The Instituto Galego de Física de Altas Enerxías (IGFAE) of the University of Santiago de Compostela (Spain) has recently joined the LIGO Scientific Collaboration (LSC), a group of about 1000 scientists from 18 countries focused on gravitational wave (GW) science. Gravitational waves are ripples or oscillations in space-time predicted by Einstein more than 100 years ago and observed for the first time by the LIGO detectors in September 2015. These first GW detections have been recognized by, among others, the 2016 Special Breakthrough Prize in Fundamental Physics for the LSC and Virgo collaborations – including two current IGFAE members – and the 2017 Nobel Prize in Physics for three pioneering LIGO scientists. The principal goals of the LSC are detecting GW signals, using them to explore the fundamental physics of gravity, and developing the emerging field of gravitational wave science as a tool of astronomical discovery. LSC works with the LIGO Laboratory to operate the twin Advanced LIGO detectors in the USA as part of a global network including the Virgo detector in Italy and the KAGRA underground detector under construction in Japan.
After being awarded with a Maria de Maeztu Unit of Excellence by the Spanish Ministry, researchers at IGFAE identified GW science as a research line with particularly high potential impact, particularly in connection with Multi-Messenger Astrophysics. This is a branch of astrophysics that aims at exploiting the detection of different types of signals (photons, GW, cosmic-rays, neutrinos, …) to enhance and complement the information from astrophysical sources. The new line of research opened at IGFAE also has synergies with the current activities of the Institute, in particular with the strong theoretical involvement in many aspects of gravity, the use of GWs as probes of ultra-dense nuclear matter in neutron stars, as well as with experimental activities in the framework of the Pierre Auger Observatory, the largest and most accurate ultra-high-energy cosmic-ray detector in the world.

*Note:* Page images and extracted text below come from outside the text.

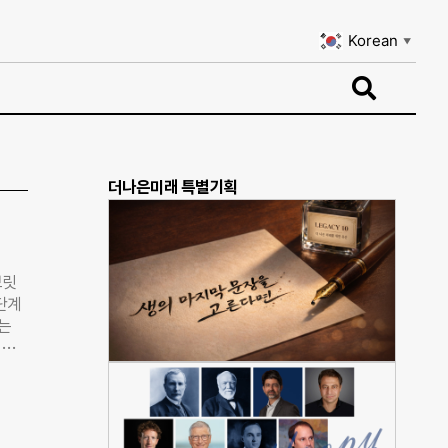
Korean
▼
Korean
▼
더나은미래 특별기획
브릿
단계
는
 대
부터
을
다.
all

To develop this new research line the IGFAE hired a senior LIGO research scientist, Thomas Dent, with expertise in data analysis, particularly in searches for GW from mergers of compact binary objects such as black-hole and neutron-star binaries, the only two types of GW sources so far observed by the LIGO-Virgo network. The GW group at IGFAE is currently constituted of three senior members and one postdoctoral fellow, with at least one PhD student expected to join the group.
This new way to observe the universe is an exciting chapter in astrophysics, and IGFAE is happy to be part of an endeavour to reveal some of the remaining mysteries about the Universe.